▸ HOW TO COMPLETE THIS TASK
Copy out the entries below exactly as they stand, but only from the line containing "6 October 2026" through the line containing "Rohstoffe und Finale".

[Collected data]
┄┄┄┄┄┄┄┄┄┄┄┄┄┄┄┄┄┄┄┄

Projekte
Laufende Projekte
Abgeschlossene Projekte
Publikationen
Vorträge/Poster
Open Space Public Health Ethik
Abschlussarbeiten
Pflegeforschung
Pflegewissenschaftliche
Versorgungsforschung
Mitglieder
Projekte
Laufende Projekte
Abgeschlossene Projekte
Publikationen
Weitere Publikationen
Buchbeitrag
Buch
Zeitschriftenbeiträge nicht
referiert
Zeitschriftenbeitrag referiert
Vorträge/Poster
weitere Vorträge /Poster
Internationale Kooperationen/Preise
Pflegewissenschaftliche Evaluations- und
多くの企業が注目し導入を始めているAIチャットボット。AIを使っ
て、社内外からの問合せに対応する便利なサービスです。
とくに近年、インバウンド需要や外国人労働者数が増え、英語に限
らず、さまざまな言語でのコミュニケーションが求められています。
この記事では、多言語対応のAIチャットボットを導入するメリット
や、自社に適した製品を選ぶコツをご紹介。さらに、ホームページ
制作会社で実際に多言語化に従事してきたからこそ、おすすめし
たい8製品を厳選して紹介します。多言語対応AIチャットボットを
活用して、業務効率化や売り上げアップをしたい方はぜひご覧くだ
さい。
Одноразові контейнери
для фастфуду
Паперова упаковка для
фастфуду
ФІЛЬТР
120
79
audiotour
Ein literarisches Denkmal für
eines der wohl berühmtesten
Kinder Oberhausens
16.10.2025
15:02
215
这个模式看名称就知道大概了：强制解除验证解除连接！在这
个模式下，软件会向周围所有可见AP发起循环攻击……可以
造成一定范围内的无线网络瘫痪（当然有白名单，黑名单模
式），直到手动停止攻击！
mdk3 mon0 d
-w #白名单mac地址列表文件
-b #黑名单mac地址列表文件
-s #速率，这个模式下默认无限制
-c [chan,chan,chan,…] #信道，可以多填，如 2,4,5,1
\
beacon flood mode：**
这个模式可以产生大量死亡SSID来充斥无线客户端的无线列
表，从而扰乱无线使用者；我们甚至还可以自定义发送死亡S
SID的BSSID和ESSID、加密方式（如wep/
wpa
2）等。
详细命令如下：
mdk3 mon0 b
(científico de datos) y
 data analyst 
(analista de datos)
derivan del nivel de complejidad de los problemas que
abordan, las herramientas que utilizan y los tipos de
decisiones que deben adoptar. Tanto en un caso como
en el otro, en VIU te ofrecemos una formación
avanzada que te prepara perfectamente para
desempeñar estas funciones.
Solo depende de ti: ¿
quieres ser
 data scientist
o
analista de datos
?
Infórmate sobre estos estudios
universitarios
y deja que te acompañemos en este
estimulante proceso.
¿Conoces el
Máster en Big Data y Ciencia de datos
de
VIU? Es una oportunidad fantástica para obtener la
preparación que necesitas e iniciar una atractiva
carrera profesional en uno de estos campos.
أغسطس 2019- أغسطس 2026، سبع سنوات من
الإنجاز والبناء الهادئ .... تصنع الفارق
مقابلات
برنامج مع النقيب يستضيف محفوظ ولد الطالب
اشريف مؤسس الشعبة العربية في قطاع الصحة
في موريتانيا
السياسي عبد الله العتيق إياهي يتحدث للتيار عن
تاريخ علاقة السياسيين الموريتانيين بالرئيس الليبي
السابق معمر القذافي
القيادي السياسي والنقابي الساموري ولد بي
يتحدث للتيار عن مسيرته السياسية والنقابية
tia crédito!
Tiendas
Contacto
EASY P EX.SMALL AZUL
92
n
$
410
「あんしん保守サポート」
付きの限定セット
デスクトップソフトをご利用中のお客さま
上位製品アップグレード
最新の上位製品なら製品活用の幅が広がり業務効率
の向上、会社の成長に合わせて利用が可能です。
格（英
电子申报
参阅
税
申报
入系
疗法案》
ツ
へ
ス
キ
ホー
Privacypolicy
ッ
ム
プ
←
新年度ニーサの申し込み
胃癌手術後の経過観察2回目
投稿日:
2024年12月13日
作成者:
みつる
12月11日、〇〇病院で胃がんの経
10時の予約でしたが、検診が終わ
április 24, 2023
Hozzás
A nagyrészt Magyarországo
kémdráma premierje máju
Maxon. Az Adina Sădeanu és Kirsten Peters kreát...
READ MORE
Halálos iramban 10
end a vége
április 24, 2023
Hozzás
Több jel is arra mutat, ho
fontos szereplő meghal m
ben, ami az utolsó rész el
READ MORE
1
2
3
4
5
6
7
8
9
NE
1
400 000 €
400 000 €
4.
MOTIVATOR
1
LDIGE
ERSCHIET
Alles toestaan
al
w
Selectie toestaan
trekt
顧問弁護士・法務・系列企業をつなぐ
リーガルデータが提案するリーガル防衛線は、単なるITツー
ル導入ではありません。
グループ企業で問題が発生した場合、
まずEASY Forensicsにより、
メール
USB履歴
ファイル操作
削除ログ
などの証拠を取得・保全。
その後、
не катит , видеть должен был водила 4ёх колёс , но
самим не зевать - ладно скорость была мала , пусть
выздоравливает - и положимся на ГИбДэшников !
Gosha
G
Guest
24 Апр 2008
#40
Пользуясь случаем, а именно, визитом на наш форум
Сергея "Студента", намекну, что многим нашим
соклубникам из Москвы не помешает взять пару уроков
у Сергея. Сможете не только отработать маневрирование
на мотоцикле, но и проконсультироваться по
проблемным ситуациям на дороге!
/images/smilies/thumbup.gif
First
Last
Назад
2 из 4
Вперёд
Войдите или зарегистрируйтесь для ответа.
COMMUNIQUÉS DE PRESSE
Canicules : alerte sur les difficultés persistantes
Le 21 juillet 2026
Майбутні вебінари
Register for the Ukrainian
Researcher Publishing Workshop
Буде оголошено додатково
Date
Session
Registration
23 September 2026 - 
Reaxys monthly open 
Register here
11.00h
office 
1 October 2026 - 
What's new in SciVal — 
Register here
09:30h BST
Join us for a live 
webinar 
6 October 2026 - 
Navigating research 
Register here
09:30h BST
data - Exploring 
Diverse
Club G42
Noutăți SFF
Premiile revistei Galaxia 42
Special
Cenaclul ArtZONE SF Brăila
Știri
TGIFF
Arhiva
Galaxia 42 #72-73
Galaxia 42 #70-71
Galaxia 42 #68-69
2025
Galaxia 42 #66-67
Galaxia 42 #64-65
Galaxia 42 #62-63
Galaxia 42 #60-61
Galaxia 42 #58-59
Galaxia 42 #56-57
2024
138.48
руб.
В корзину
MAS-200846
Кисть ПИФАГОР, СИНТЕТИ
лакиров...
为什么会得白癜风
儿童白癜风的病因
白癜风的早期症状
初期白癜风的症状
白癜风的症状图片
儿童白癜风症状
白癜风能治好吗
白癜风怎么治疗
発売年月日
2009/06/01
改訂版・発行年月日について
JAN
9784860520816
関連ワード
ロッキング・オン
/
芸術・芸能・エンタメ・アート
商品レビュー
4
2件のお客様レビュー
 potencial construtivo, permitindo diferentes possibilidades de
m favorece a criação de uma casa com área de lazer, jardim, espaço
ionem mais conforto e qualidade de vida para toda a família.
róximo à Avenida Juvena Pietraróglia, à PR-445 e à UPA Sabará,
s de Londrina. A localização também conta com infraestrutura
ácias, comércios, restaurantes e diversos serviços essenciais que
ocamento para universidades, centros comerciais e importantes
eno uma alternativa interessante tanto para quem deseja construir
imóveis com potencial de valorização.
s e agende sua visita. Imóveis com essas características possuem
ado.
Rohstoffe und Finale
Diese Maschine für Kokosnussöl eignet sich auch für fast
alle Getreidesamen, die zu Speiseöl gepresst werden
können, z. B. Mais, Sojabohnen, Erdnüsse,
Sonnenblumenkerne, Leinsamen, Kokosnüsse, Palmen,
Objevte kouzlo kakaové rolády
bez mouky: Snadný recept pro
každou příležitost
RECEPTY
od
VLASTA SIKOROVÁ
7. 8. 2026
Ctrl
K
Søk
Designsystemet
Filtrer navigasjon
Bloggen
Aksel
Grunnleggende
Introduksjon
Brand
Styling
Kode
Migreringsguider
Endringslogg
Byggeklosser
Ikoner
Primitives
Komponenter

┄┄┄┄┄┄┄┄┄┄┄┄┄┄┄┄┄┄┄┄

▸ RESPONSE
6 October 2026 - 
Navigating research 
Register here
09:30h BST
data - Exploring 
Diverse
Club G42
Noutăți SFF
Premiile revistei Galaxia 42
Special
Cenaclul ArtZONE SF Brăila
Știri
TGIFF
Arhiva
Galaxia 42 #72-73
Galaxia 42 #70-71
Galaxia 42 #68-69
2025
Galaxia 42 #66-67
Galaxia 42 #64-65
Galaxia 42 #62-63
Galaxia 42 #60-61
Galaxia 42 #58-59
Galaxia 42 #56-57
2024
138.48
руб.
В корзину
MAS-200846
Кисть ПИФАГОР, СИНТЕТИ
лакиров...
为什么会得白癜风
儿童白癜风的病因
白癜风的早期症状
初期白癜风的症状
白癜风的症状图片
儿童白癜风症状
白癜风能治好吗
白癜风怎么治疗
発売年月日
2009/06/01
改訂版・発行年月日について
JAN
9784860520816
関連ワード
ロッキング・オン
/
芸術・芸能・エンタメ・アート
商品レビュー
4
2件のお客様レビュー
 potencial construtivo, permitindo diferentes possibilidades de
m favorece a criação de uma casa com área de lazer, jardim, espaço
ionem mais conforto e qualidade de vida para toda a família.
róximo à Avenida Juvena Pietraróglia, à PR-445 e à UPA Sabará,
s de Londrina. A localização também conta com infraestrutura
ácias, comércios, restaurantes e diversos serviços essenciais que
ocamento para universidades, centros comerciais e importantes
eno uma alternativa interessante tanto para quem deseja construir
imóveis com potencial de valorização.
s e agende sua visita. Imóveis com essas características possuem
ado.
Rohstoffe und Finale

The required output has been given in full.